Here's some common situations you can use to your advantage:
- A week in advance, tell them, "Mom/Dad, I'll have go to [Friend A]'s house for 1 hour after school for a group project," stick to that time, and be back home in exactly one hour.
- When they ask "What subject", "Which teacher", "Who's [Friend A]'s dad?",etc, answer them calmly and (if you can manage it) cheerfully. This will make it seem as though you have nothing to hide AND that you've become so good at managing your time, planning a study session is a breeze.
Passing by the grocery store on the way home:
- Use a bit of your allowance to buy bread, steel wool or some other cheap item that you know for sure your home is running low on. If you have no idea, then just buy a snack you know your Mom/Dad will like. Mention you thought they might like it when you give it to them. Don't buy rice, bc Asian parents have specific brand preferences, and they'll call you a careless child for not knowing it. Plus it's expensive so they'll just KNOW you're up to something!
- Alternatively, call up your Mom or Dad and very, very casually inquire if they need anything. I'd suggest if you're a boy, to call Mom instead of Dad, bc a lot of Asian moms have soft spots for their sons. (Same with Asian dads and their daughters in a lot of countries).
When the topic of your parents' home country comes up in conversation(Assuming you're the child of immigrant parents):
- whether you care about hearing what happened in the year 19xx or whatever for the 50th time, at last appear genuinely interested. Ask some questions and listen to the answers. Your parents grew up there, so they think of it very fondly. Your attempts to learn to their home country will be appreciated.

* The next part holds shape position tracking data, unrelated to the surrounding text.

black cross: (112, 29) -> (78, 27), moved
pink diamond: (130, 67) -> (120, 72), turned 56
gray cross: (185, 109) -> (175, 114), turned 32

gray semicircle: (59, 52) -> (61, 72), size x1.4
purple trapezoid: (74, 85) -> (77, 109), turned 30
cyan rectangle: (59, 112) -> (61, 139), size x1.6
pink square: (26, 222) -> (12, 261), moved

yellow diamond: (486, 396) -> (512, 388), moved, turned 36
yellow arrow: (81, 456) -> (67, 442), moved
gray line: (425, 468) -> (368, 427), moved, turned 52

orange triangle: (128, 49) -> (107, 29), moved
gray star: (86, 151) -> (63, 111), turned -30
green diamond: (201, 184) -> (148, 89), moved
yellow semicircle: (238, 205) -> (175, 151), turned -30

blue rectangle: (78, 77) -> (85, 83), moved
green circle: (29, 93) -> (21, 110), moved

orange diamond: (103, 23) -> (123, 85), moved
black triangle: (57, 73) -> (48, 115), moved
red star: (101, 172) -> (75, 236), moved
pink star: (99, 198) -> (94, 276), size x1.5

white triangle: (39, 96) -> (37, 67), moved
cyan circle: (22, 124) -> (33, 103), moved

- If a topic related to their home country comes up in History/Social Science/any class, take you class notes and worksheets and ask your parents for more information. This helps your parents see your dedication to schoolwork, and makes them feel fulfillment as well because they helped you learn something. Bonus: if they don't feel like answering and accidentally yell "Go Google it!" then well ;)
- Don't overdo this or anything else on this list--they'll definitely get suspicious and catch on to your evil scheme if you do!

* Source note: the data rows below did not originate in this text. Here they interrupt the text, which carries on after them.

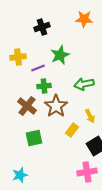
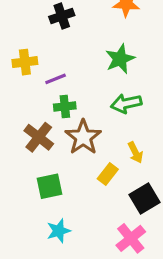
green star: (60, 55) -> (120, 59), moved
pink cross: (87, 172) -> (131, 238), turned -30
cyan star: (20, 175) -> (59, 231), moved

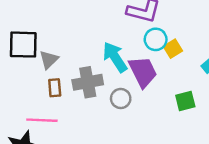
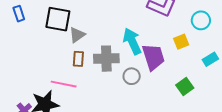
cyan circle: (156, 39) -> (201, 20), moved
green square: (185, 101) -> (185, 87), turned -30

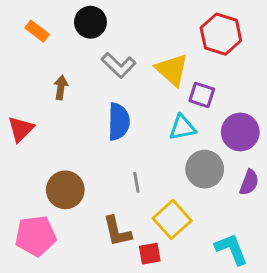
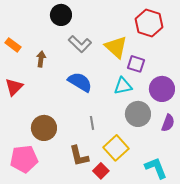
orange rectangle: (37, 31) -> (13, 45), moved
blue semicircle: (119, 122) -> (80, 82), turned -60
red square: (150, 254) -> (101, 171), turned -35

Appear to have a fixed schedule:
-despite how flexible you made your schedule for the day, at least come out from your room and do a certain task(watch TV, do chores, whatever) at a fixed time everyday. This will show your parents that you are indeed managing your time well.
After about four to six months of sneakily scoring brownie points with Mom and Dad...
...start asking for more time on your laptop.
- Start with REALLLYYY small "extensions" somewhat regularly--no more
than 5 minutes! And only for when you're doing schoolwork, and
nothing else! Then slowly over the course of the year, increase it up to half an hour.
- Actually, start asking for extensions a little sporadically throughout those 4-6 months. When I say sporadically,I mean sporadically! No more than ten in total, unless something urgent comes up!
- If all is going well, at this point your parents should not be supervising you as strictly. If not, um...well, ramp up the charm!
Don't give a reason for the extension as "I've been more responsible lately, so give me more time." Nope nope. They'll only catch on to your "ulterior motives" for what you did and call you a lying, manipulative & ungrateful child.
- instead, mentally time yourself so that you know some kind of work is going to be just about unfinished, and ask for time to finish it up. And actually just use the time to finish it up.
Around the finals, I'm assuming there'll be more papers due, so a few weeks before the finals, tell them over dinner that you'll be needing more time on your laptop for studying, because of the papers due at the end of the term.
Hopefully after one year of being nice and showing your parents how responsible you are, they'll have a different view of you, and trust you more! Good luck.